Coach 'Em Up

To develop engaged employees, be more of a coach than a commander.

So you feel like your employees aren’t leaving it all on the workplace playing field every day? Not giving it 110 percent between the cubicles? Unwilling to do what it takes to win?

Wes Pruett has a suggestion: Try being a little less of a commander-in-chief and a little more of a coach.

“Many people don’t understand the engagement process,” says Pruett, the owner of HR Advisors ( and a human resources and employee-coaching consultant. “They view their position as more of a master-and-commander kind of thing, where they give direction and make decisions.

“While that’s certainly true, they sometimes miss the point of involving and engaging employees … getting them involved in those decisions, too,” he adds. “A lot of managers just don’t see the connection between employee engagement and performance and how to get them engaged. That’s where (employee) coaching comes in.”

For many of us, the word “coaching” conjures up images of a fiery Vince Lombardi or Knute Rockne, firing up players with inspiring pre-game or halftime talks. While that may well work in the sporting world, the workplace arena requires something quite different, Pruett says.

“They’re very different things,” he explains. “Coaching in sports is often about training and education … and about motivating players. But coaching in the workplace often isn’t about that. It makes an assumption that an individual is capable and that your job is to help them kind of figure out what they need to do and how they should do it.

“So you’re helping them develop critical-thinking skills and problem-solving skills­,” he adds. “It’s about developing independent thinking and autonomy.”

Benefits abound

Allowing employees to make decisions on their own — with your support — can yield many benefits. For starters, just telling people what to do disempowers them and makes them feel devalued, while independence and autonomy makes them feel more valued.

Empowered employees also buy in to projects and assignments; it’s easier for employees to commit to something they’ve had a hand in deciding. In addition, it’s also easier to hold them accountable for results. Moreover, studies show that employees value engagement and empowerment over money, in terms of how they impact job satisfaction.

How do you get command-and-control managers to buy into the concept of coaching? After all, most managers didn’t develop their management styles overnight, and en-trenched habits are hard to break. Pruett suggests appealing to their sensibilities by asking them how they’d want to be led: micro-managed or empowered? Or appeal to their sense of what’s best for their company or organization. And it’ll get easier after they begin to see results from their new coaching approach to management.

“One of your jobs as a manager is to develop your employees and find your replacement, and this is a purposeful way to do that,” Pruett says. “Some people feel threatened by that concept. But for most people, they just lack the skill — no one ever taught them.

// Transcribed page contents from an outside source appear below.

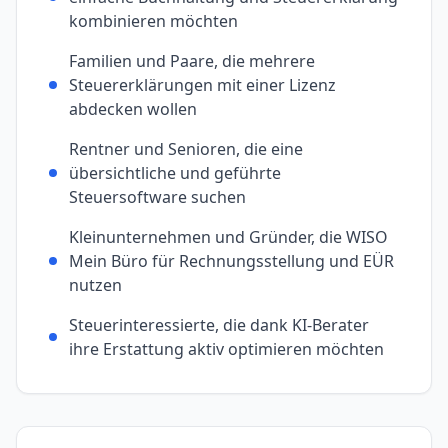
kombinieren möchten
Familien und Paare, die mehrere
Steuererklärungen mit einer Lizenz
abdecken wollen
Rentner und Senioren, die eine
übersichtliche und geführte
Steuersoftware suchen
Kleinunternehmen und Gründer, die WISO
Mein Büro für Rechnungsstellung und EÜR
nutzen
Steuerinteressierte, die dank KI-Berater
ihre Erstattung aktiv optimieren möchten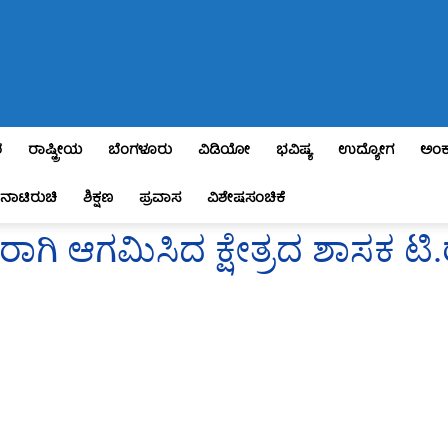
ಶ
ರಾಷ್ಟ್ರೀಯ
ಬೆಂಗಳೂರು
ವಿಡಿಯೋ
ಭವಿಷ್ಯ
ಉದ್ಯೋಗ
ಅಂಕ
ನಾಟಿರುಚಿ
ಶಿಕ್ಷಣ
ಪ್ರವಾಸ
ವಿಶೇಷಸಂಚಿಕೆ
್ಷರಾಗಿ ಆಗಮಿಸಿದ ಕ್ಷೇತ್ರದ ಶಾಸಕ 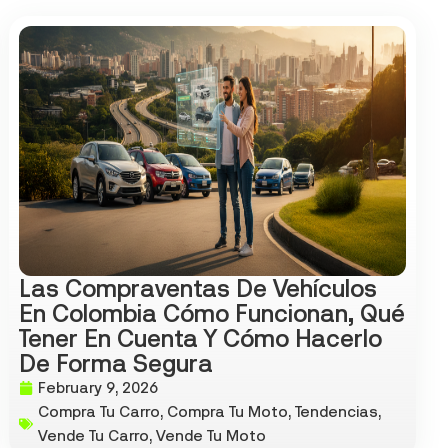
Las Compraventas De Vehículos
En Colombia Cómo Funcionan, Qué
Tener En Cuenta Y Cómo Hacerlo
De Forma Segura
February 9, 2026
Compra Tu Carro
,
Compra Tu Moto
,
Tendencias
,
Vende Tu Carro
,
Vende Tu Moto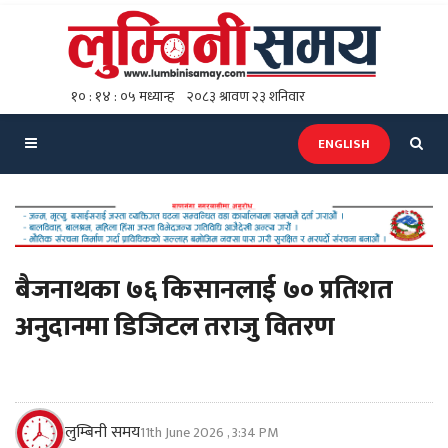
ENGLISH
बैजनाथका ७६ किसानलाई ७० प्रतिशत
अनुदानमा डिजिटल तराजु वितरण
लुम्बिनी समय
11th June 2026 , 3:34 PM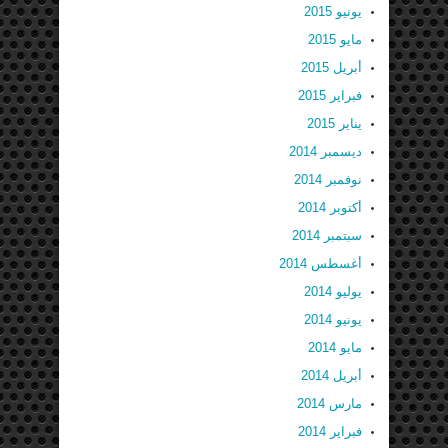
يونيو 2015
مايو 2015
أبريل 2015
فبراير 2015
يناير 2015
ديسمبر 2014
نوفمبر 2014
أكتوبر 2014
سبتمبر 2014
أغسطس 2014
يوليو 2014
يونيو 2014
مايو 2014
أبريل 2014
مارس 2014
فبراير 2014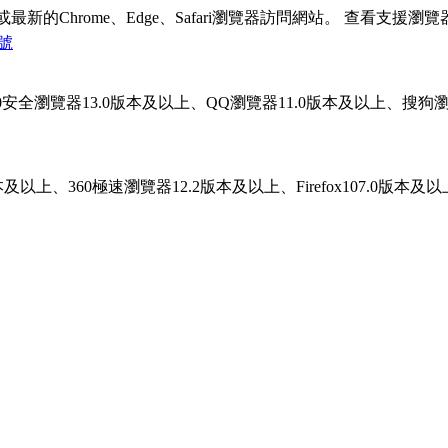
Chrome、Edge、Safari瀏覽器訪問網站。
查看支援瀏覽
4號
上、360安全瀏覽器13.0版本及以上、QQ瀏覽器11.0版本及以上、搜狗瀏覽
.0版本及以上、360極速瀏覽器12.2版本及以上、Firefox107.0版本及以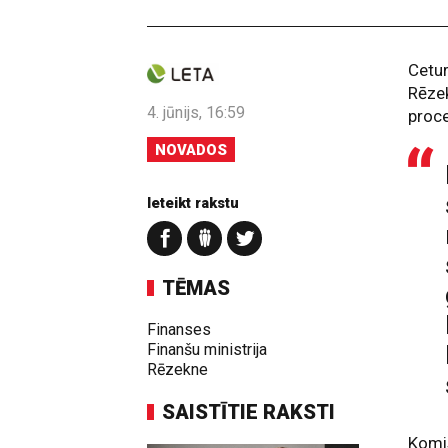
Cetur
Rēzek
4. jūnijs, 16:59
proce
NOVADOS
Ieteikt rakstu
TĒMAS
Finanses
Finanšu ministrija
Rēzekne
SAISTĪTIE RAKSTI
Komis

“When they get a chance to learn coaching skills, they do remarkably well,” he continues. “All of sudden, they see that it works, that it actually can make their life better.”

Basic skill requirements

Pruett says effective coaching requires six basic skills:

  • 1. A good manager-employee relationship. If you don’t trust each other, coaching will be ineffective.
  • 2. Great listening ability. Good coaching is 80 percent listening and 20 percent talking.
  • 3. Asking thought-provoking questions. Pose questions that make people reflect on or analyze their situation, so they can make effective decisions. For example, instead of asking an employee how they spent a day, ask him or her how they could have been more effective. This spurs some internal evaluation and engages thinking skills.
  • 4. Effective strategizing. When you assign a project, don’t tell employees what to do. Instead, talk about the best ways to complete it — discuss resources needed, deadlines, potential obstacles, etc.
    “It’s like a roadmap,” Pruett points out. “Often there are one thousand ways to get to the same endpoint. But it’s your job to help them figure out that best way for them and for the company.”
  • 5. Provide feedback. Challenge employees’ assumptions and point out any inconsistencies in their approach to a project. Moreover, hold them accountable — pin them down to making a commitment.
  • 6. Offer encouragement. This is particularly important for employees who resist change and may not feel comfortable in their new, more-engaged role.

“Just give them a pat on the back,” Pruett suggests. “Sometimes it’s as simple as giving them permission … or helping them believe in themselves. Just don’t encourage them to do something way beyond their skill level.”

All six skills are entwined, Pruett notes; none of them stand alone. And learning these skills, as well as changing your management style from a drill sergeant to a coach, may take some time.

“But if you make an honest effort, starting with a sincere desire to do what’s best for employees, these skills will take you a long way down the road toward maximizing the effectiveness of your employees,” he concludes.